Records shown
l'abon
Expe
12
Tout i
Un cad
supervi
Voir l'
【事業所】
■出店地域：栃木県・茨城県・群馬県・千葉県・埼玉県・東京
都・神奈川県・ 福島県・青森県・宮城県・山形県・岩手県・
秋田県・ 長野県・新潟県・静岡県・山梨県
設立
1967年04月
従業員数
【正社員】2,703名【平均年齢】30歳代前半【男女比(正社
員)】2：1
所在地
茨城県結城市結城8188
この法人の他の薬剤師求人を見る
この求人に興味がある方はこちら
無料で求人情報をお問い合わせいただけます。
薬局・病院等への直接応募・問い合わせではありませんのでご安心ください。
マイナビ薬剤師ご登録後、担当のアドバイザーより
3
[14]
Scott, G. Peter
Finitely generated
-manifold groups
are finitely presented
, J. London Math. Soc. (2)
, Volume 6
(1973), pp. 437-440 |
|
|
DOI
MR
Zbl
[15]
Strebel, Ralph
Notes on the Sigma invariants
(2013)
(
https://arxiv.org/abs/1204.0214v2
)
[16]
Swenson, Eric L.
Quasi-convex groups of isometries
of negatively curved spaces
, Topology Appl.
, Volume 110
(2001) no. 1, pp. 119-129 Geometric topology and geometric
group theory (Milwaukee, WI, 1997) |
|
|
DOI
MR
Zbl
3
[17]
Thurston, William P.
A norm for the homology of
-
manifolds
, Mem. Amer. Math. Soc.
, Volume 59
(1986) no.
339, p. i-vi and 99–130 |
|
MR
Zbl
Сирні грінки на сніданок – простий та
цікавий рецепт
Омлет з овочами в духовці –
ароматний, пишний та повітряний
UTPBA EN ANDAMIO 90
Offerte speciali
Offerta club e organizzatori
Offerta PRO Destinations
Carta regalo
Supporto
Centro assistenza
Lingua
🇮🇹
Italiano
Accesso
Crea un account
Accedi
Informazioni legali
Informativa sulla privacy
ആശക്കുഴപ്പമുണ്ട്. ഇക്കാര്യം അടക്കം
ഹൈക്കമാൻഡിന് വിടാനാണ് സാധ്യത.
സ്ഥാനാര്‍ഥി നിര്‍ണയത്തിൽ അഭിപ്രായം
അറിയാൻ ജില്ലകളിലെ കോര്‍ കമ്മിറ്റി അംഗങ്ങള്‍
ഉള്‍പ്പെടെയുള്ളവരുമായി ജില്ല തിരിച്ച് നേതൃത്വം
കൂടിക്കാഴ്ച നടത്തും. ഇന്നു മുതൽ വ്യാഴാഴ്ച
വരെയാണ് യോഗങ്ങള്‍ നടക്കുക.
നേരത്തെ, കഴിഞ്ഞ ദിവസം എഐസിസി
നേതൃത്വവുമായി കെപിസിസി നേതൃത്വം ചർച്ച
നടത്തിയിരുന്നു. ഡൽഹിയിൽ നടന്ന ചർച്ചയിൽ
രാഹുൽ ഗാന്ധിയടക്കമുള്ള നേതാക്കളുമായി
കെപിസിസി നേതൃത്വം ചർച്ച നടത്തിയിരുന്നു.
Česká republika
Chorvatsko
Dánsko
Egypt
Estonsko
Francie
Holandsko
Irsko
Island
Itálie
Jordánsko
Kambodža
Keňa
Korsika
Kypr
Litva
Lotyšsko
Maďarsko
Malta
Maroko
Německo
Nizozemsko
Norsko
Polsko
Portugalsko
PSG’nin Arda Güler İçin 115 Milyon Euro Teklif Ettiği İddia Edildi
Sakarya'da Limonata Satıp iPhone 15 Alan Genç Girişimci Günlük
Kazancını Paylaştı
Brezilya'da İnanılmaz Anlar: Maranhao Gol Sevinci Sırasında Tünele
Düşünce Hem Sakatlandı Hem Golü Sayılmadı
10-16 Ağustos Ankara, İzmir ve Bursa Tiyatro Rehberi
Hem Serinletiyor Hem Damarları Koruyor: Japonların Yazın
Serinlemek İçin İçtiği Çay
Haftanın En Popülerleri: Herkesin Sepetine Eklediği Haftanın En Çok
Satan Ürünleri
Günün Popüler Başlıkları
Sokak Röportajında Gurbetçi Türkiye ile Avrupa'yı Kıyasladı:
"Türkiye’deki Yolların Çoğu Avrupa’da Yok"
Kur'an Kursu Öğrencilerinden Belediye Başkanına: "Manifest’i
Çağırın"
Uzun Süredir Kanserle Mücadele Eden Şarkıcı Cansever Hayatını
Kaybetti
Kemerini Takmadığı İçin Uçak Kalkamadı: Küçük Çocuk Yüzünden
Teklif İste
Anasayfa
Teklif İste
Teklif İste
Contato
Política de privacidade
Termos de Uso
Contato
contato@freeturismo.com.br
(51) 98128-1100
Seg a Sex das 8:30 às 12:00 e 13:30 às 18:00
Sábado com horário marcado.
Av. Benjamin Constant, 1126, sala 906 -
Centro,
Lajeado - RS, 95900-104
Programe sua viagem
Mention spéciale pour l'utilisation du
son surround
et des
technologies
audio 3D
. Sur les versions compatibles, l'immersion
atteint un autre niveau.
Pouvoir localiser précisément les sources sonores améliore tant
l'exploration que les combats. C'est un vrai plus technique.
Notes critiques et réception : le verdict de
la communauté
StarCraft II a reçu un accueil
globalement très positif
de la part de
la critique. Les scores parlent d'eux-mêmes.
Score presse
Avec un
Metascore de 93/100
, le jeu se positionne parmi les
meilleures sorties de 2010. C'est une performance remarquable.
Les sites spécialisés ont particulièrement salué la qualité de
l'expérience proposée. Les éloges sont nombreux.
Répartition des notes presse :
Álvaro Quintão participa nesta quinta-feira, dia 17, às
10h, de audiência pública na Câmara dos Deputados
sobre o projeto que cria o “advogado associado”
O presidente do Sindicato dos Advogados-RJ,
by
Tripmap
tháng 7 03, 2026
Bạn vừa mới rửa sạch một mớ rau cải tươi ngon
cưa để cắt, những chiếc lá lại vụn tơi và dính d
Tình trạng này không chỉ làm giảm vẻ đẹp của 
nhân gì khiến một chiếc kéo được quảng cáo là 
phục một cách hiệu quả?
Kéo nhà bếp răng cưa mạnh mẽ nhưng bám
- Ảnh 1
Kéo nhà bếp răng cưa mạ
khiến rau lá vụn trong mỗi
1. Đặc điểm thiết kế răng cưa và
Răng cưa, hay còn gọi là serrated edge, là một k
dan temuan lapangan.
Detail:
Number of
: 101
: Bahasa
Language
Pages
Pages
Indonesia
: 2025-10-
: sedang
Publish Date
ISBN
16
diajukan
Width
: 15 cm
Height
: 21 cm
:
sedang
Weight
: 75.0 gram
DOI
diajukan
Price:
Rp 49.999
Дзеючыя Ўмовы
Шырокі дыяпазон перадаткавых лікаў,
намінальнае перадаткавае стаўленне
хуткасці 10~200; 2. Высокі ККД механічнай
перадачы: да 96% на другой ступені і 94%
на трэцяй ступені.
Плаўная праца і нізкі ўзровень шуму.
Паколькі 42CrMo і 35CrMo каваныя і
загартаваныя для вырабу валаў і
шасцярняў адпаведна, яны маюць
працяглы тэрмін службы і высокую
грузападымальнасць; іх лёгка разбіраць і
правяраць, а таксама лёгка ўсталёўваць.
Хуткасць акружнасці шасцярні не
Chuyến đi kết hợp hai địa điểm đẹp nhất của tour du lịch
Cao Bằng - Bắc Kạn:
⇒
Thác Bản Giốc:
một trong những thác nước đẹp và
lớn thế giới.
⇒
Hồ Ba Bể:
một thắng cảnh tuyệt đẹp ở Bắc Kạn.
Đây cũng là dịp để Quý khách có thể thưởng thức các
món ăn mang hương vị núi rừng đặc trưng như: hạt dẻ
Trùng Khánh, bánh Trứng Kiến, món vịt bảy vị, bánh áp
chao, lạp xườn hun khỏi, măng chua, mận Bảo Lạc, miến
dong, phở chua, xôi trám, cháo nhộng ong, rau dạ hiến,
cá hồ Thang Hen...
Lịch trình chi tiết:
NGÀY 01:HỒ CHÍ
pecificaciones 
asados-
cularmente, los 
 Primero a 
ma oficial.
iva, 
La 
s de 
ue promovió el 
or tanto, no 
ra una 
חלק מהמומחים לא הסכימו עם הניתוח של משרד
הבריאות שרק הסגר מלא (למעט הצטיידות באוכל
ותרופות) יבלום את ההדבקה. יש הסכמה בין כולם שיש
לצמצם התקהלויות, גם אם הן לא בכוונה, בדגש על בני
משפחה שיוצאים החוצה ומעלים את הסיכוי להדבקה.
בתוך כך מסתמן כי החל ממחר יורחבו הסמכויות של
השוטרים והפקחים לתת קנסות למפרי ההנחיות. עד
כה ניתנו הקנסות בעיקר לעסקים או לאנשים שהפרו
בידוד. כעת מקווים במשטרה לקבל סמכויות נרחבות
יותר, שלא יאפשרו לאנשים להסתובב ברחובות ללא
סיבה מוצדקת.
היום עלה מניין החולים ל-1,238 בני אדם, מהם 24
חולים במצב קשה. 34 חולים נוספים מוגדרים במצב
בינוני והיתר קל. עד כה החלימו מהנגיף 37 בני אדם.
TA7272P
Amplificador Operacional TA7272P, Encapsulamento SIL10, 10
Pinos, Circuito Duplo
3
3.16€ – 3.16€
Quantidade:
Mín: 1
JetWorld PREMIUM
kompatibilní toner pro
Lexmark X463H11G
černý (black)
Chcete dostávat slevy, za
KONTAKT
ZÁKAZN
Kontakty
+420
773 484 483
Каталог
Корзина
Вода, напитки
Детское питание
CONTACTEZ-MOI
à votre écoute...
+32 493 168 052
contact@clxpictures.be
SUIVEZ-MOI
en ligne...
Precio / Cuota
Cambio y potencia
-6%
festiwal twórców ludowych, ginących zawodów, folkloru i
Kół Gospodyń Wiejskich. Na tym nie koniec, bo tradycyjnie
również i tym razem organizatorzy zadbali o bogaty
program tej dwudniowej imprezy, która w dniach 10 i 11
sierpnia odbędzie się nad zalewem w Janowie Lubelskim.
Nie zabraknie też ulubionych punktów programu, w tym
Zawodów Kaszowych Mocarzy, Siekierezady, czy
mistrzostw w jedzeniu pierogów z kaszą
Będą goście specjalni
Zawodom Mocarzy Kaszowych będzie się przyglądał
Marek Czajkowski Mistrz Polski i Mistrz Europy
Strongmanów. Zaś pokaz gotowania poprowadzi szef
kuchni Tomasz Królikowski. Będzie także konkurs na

Task item
The expected answer is every line in the data above that carries the string "chua".

Solution to the exercise
chao, lạp xườn hun khỏi, măng chua, mận Bảo Lạc, miến
dong, phở chua, xôi trám, cháo nhộng ong, rau dạ hiến,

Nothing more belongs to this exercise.